Cloudify is a complex piece of software which handles most of the application’s orchestration tasks. Because of it’s versatility, there are many different use cases and points of failure that can be discovered during user adoption.
Recently, we started the process of building a service solution in order to deal with many of our struggles and make the development process easier and more robust. In this post, I will detail why any organization should consider building a similar internal service, and how we approached building ours.
Why Build an Internal Service
Shorter Development Cycles
Our main reason for creating this service was to improve our own development process. One way we approached this was to make the Cloudify team the first users of the service (our sales engineers, support, and devs). This way new bugs, edge cases, and irrational behaviors are discovered at a much earlier stage and return directly to the production process before the release is closed.
You Are Your First Customer
Each software has it’s own usability issues. When our own developers and internal teams start to use Cloudify as actual users, many UI/UX issues are already flagged and take into consideration way before it reaches paying customers.
Monitor and Test our Software in Production
When your software is running in a “real-life” production environment, your tests are far more accurate and able to simulate more customer cases. Additionally, you can now perform real monitoring in order to gain insights on what is happening to your software, which will help you answer customer concerns and fit your product to their cases.
Log Analysis for Common Problems and Better Debugging
Stable software which runs well and can be used consistently for long periods of time, allows you to deep dive into software analysis and gain a better understanding of your system’s behavior.
Check out our free, on-demand webinars on all things cloud. Go
How We Built Our Internal Service
Users of our internal “Cloudify Service” are based on two main groups:
- R&D – Cloudify developers and QA team. We use Cloudify Service as a test-case for production environments. In that format, we have shortened the development cycle (each feature is used immediately in a “real time” environment) and improved it.
- Demos and POCs – Our second goal was to create a tool which would allow us to show the desired (most of the time the latest) version of Cloudify – with the brand new features and capabilities. This led to the creation of a single, stable environment for all of our POCs and Demos (instead of creating one for each case and each relevant team member) and enables users to share examples, use cases, and best practices.
While working on making this a stable service, we stumbled upon several problems, the worst of them being that to be able to access a manager, you need agents to have a direct line of communication with it. Usually for our customers this is a no brainer, as they run Cloudify in a closed environment where network access is restricted to their needs. Since we’re running Cloudify Service publically, we couldn’t afford that and had to come up with a solution to the problem.
We decided to trust what many other services are doing and use the internet as a gateway between the user’s application environment and the service.
We created an agent called “controller,” which is our way of decoupling the environment from the service.

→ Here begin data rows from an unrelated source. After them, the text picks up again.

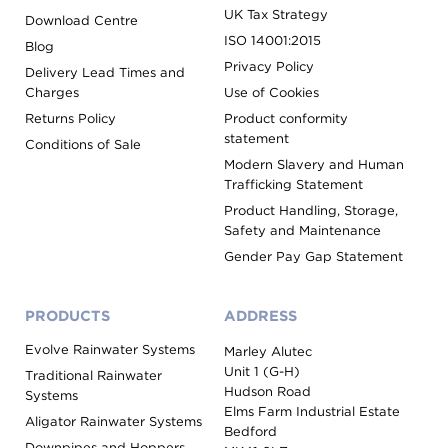
UK Tax Strategy
Download Centre
ISO 14001:2015
Blog
Privacy Policy
Delivery Lead Times and
Charges
Use of Cookies
Returns Policy
Product conformity
statement
Conditions of Sale
Modern Slavery and Human
Trafficking Statement
Product Handling, Storage,
Safety and Maintenance
Gender Pay Gap Statement
PRODUCTS
ADDRESS
Evolve Rainwater Systems
Marley Alutec
Unit 1 (G-H)
Traditional Rainwater
Hudson Road
Systems
Elms Farm Industrial Estate
Aligator Rainwater Systems
Bedford
Downpipes and Hoppers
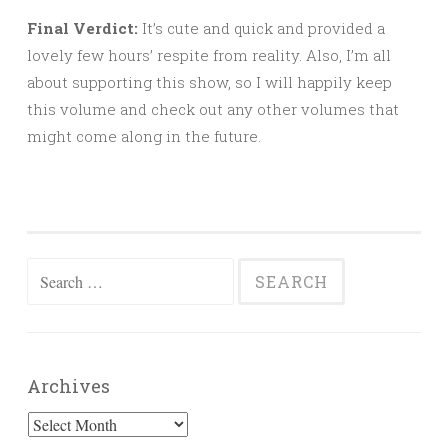
Final Verdict:
It’s cute and quick and provided a
lovely few hours’ respite from reality. Also, I’m all
about supporting this show, so I will happily keep
this volume and check out any other volumes that
might come along in the future.
Search
for:
Archives
Archives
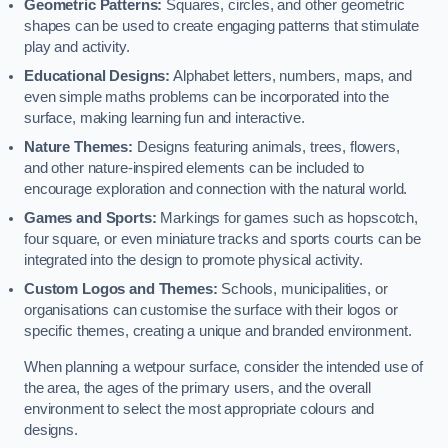
Geometric Patterns:
Squares, circles, and other geometric
shapes can be used to create engaging patterns that stimulate
play and activity.
Educational Designs:
Alphabet letters, numbers, maps, and
even simple maths problems can be incorporated into the
surface, making learning fun and interactive.
Nature Themes:
Designs featuring animals, trees, flowers,
and other nature-inspired elements can be included to
encourage exploration and connection with the natural world.
Games and Sports:
Markings for games such as hopscotch,
four square, or even miniature tracks and sports courts can be
integrated into the design to promote physical activity.
Custom Logos and Themes:
Schools, municipalities, or
organisations can customise the surface with their logos or
specific themes, creating a unique and branded environment.
When planning a wetpour surface, consider the intended use of
the area, the ages of the primary users, and the overall
environment to select the most appropriate colours and
designs.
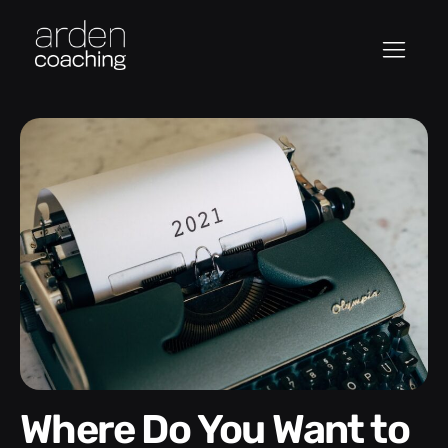
Where Do You Want to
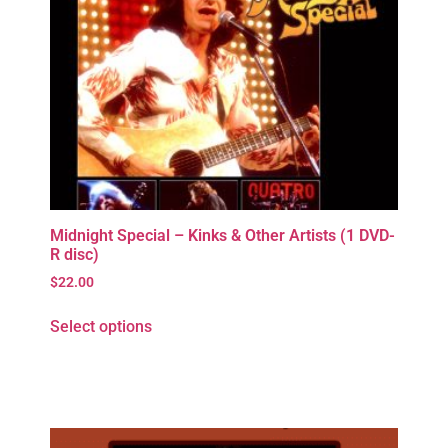
Midnight Special – Kinks & Other Artists (1 DVD-
R disc)
$
22.00
Select options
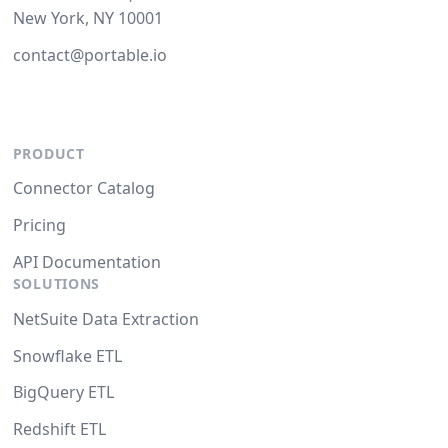
New York, NY 10001
contact@portable.io
PRODUCT
Connector Catalog
Pricing
API Documentation
SOLUTIONS
NetSuite Data Extraction
Snowflake ETL
BigQuery ETL
Redshift ETL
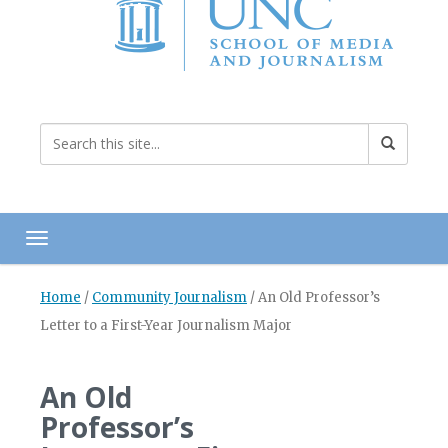
Toggle navigation
Home
/
Community Journalism
/
An Old Professor’s
Letter to a First-Year Journalism Major
An Old
Professor’s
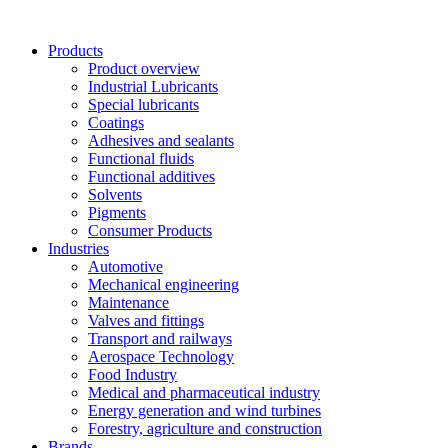
Skip
to
Products
content
Product overview
Industrial Lubricants
Special lubricants
Coatings
Adhesives and sealants
Functional fluids
Functional additives
Solvents
Pigments
Consumer Products
Industries
Automotive
Mechanical engineering
Maintenance
Valves and fittings
Transport and railways
Aerospace Technology
Food Industry
Medical and pharmaceutical industry
Energy generation and wind turbines
Forestry, agriculture and construction
Brands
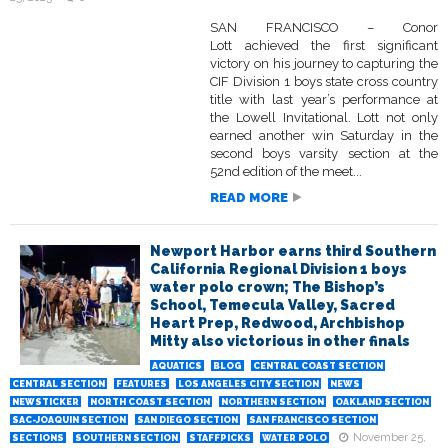
SAN FRANCISCO – Conor
Lott achieved the first significant
victory on his journey to capturing the
CIF Division 1 boys state cross country
title with last year’s performance at
the Lowell Invitational. Lott not only
earned another win Saturday in the
second boys varsity section at the
52nd edition of the meet...
READ MORE
Newport Harbor earns third Southern
California Regional Division 1 boys
water polo crown; The Bishop’s
School, Temecula Valley, Sacred
Heart Prep, Redwood, Archbishop
Mitty also victorious in other finals
AQUATICS
BLOG
CENTRAL COAST SECTION
CENTRAL SECTION
FEATURES
LOS ANGELES CITY SECTION
NEWS
NEWSTICKER
NORTH COAST SECTION
NORTHERN SECTION
OAKLAND SECTION
SAC-JOAQUIN SECTION
SAN DIEGO SECTION
SAN FRANCISCO SECTION
November 25,
SECTIONS
SOUTHERN SECTION
STAFFPICKS
WATER POLO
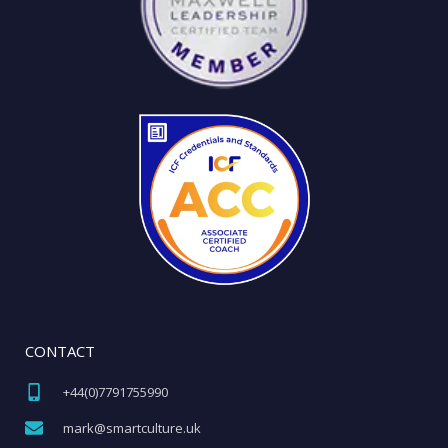
CONTACT
+44(0)7791755990​
mark@smartculture.uk​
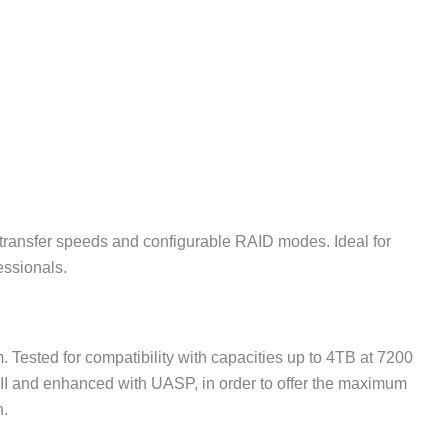
a transfer speeds and configurable RAID modes. Ideal for
essionals.
 Tested for compatibility with capacities up to 4TB at 7200
 III and enhanced with UASP, in order to offer the maximum
n.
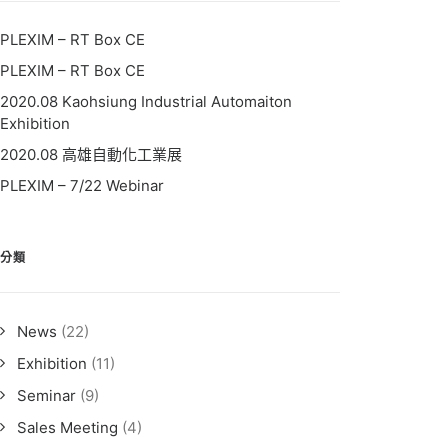
PLEXIM – RT Box CE
PLEXIM – RT Box CE
2020.08 Kaohsiung Industrial Automaiton
Exhibition
2020.08 高雄自動化工業展
PLEXIM – 7/22 Webinar
分類
News
(22)
Exhibition
(11)
Seminar
(9)
Sales Meeting
(4)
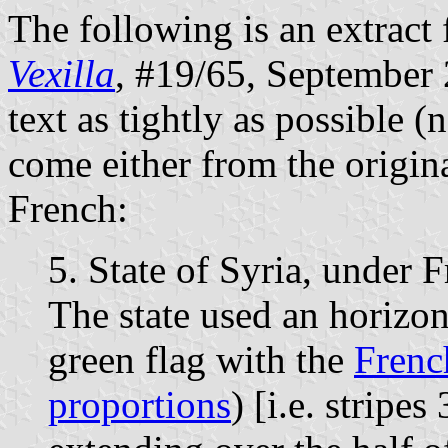
The following is an extract 
Vexilla
, #19/65, September 2
text as tightly as possible (
come either from the origina
French:
5. State of Syria, under
The state used an horizon
green flag with the
Fren
proportions
) [i.e. stripe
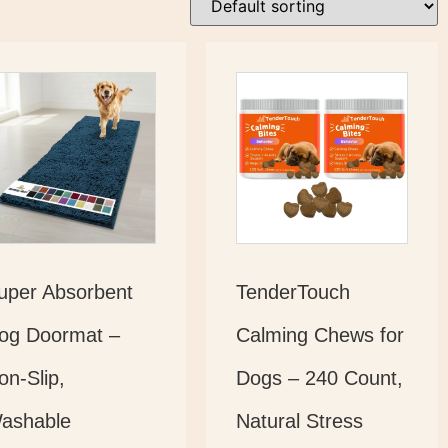
uper Absorbent
TenderTouch
og Doormat –
Calming Chews for
on-Slip,
Dogs – 240 Count,
ashable
Natural Stress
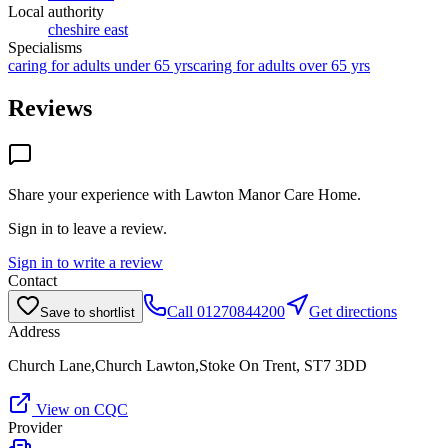
Local authority
cheshire east
Specialisms
caring for adults under 65 yrs
caring for adults over 65 yrs
Reviews
Share your experience with
Lawton Manor Care Home
.
Sign in to leave a review.
Sign in to write a review
Contact
Call
01270844200
Get directions
Save to shortlist
Address
Church Lane,Church Lawton,Stoke On Trent, ST7 3DD
View on CQC
Provider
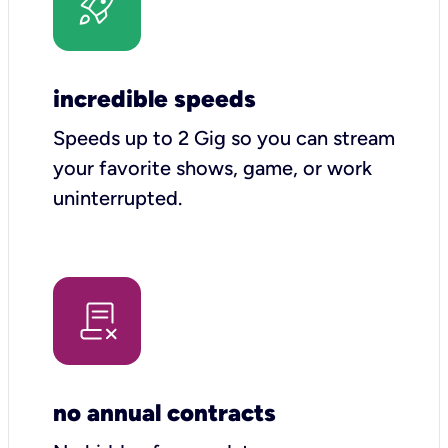
incredible speeds
Speeds up to 2 Gig so you can stream
your favorite shows, game, or work
uninterrupted.
no annual contracts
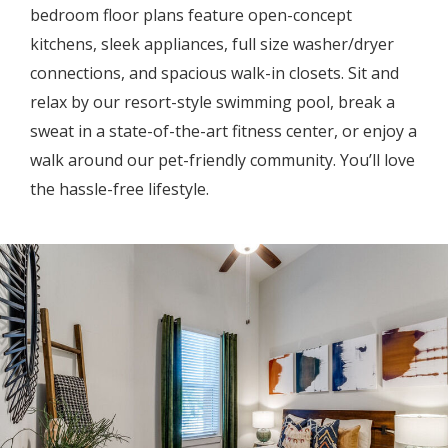
bedroom floor plans feature open-concept
kitchens, sleek appliances, full size washer/dryer
connections, and spacious walk-in closets. Sit and
relax by our resort-style swimming pool, break a
sweat in a state-of-the-art fitness center, or enjoy a
walk around our pet-friendly community. You’ll love
the hassle-free lifestyle.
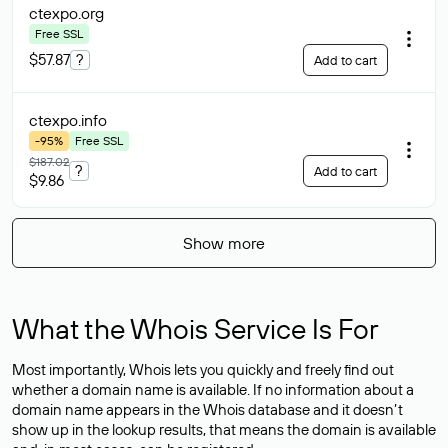
ctexpo
.org
Free SSL
$57.87
?
Add to cart
ctexpo
.info
-95%
Free SSL
$187.02
?
Add to cart
$9.86
Show more
What the Whois Service Is For
Most importantly, Whois lets you quickly and freely find out
whether a domain name is available. If no information about a
domain name appears in the Whois database and it doesn’t
show up in the lookup results, that means the domain is available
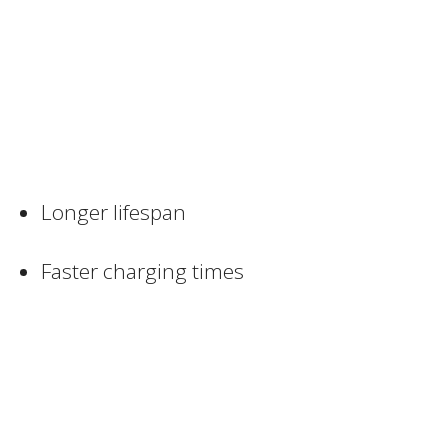
Longer lifespan
Faster charging times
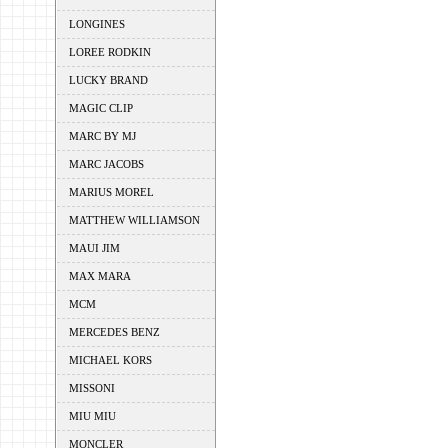
LONGINES
LOREE RODKIN
LUCKY BRAND
MAGIC CLIP
MARC BY MJ
MARC JACOBS
MARIUS MOREL
MATTHEW WILLIAMSON
MAUI JIM
MAX MARA
MCM
MERCEDES BENZ
MICHAEL KORS
MISSONI
MIU MIU
MONCLER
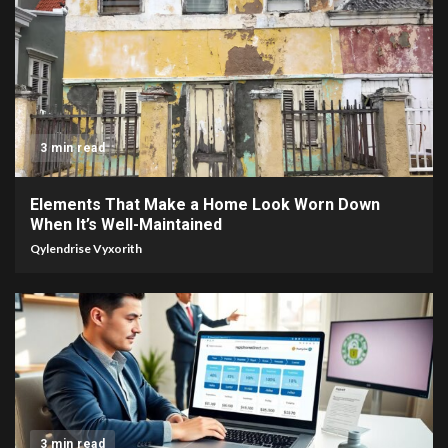
3 min read
Elements That Make a Home Look Worn Down
When It’s Well-Maintained
Qylendrise Vyxorith
3 min read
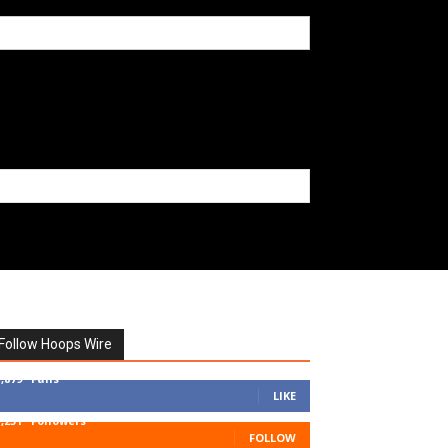
Follow Hoops Wire
7,879
Fans
LIKE
1,251
Followers
FOLLOW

It performs all IaaS API calls for the relevant environment, and all ssh (and later, winrm) connections are performed using the fabric plugin.
Cloudify Service Explained
After a lot of thought and effort, below is the solution we came up with, as well as an explanation of the various components.
- Service components – As deployed today in AWS.
- Monitoring & logging
When dealing with complex software systems, one of the first things you want to do in order to understand things better is monitor your system and make it easier to handle the logs. Exposing Cloudify as a usable service allows us to start this process correctly, monitor our product in a “real” environment, analyze it, and better understand its performance and points of failure.
- Automating the process
Of course, when talking about a service, we need to keep in mind that when the usage increases, the system can fail and things can break. Hence, a quick recovery process is needed with as few manual tasks as possible. We created an agent to handle this process. Basically it’s a machine which “lives” in the same environment as our service and contains all the scripts and tasks to recoverhealupdatescale it. We call it the “supervisor.” Funnily enough, most of the process for creating Cloudify Service is actually done by Cloudify.
The purpose of this post was to describe an internal process which the Cloudify R&D Team created. The goal is to share an approach for solving some of the problems we came across and encourage those facing similar problems to think about trying do the same. As with all things in life, you will have your fair share of struggles on the way – we sure did (mainly security issues and conflicts with our original product code). But once you overcome them, things get much easier.